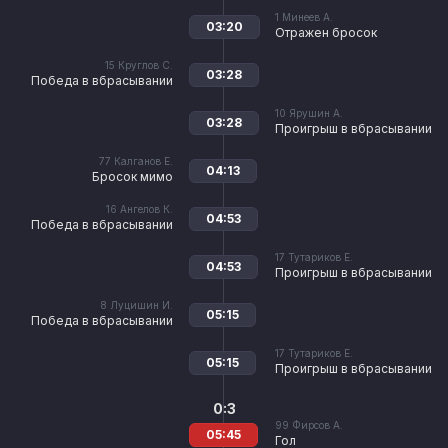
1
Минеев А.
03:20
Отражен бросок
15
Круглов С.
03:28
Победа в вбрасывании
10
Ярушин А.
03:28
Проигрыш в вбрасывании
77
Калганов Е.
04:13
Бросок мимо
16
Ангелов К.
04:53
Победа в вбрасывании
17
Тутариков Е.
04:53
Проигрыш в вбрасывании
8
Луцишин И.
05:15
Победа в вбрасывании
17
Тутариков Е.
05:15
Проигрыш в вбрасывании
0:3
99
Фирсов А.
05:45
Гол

---

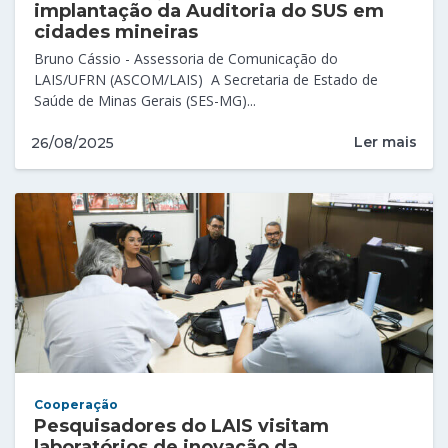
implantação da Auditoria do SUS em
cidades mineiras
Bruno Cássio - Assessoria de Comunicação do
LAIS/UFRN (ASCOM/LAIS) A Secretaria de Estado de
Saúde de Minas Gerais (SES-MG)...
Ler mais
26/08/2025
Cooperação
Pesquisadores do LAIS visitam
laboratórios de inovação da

→ ACTIVITY
Scan the records above and show every line in which the word "LAIS" occurs.

→ COMPLETED EXERCISE
LAIS/UFRN (ASCOM/LAIS) A Secretaria de Estado de
Pesquisadores do LAIS visitam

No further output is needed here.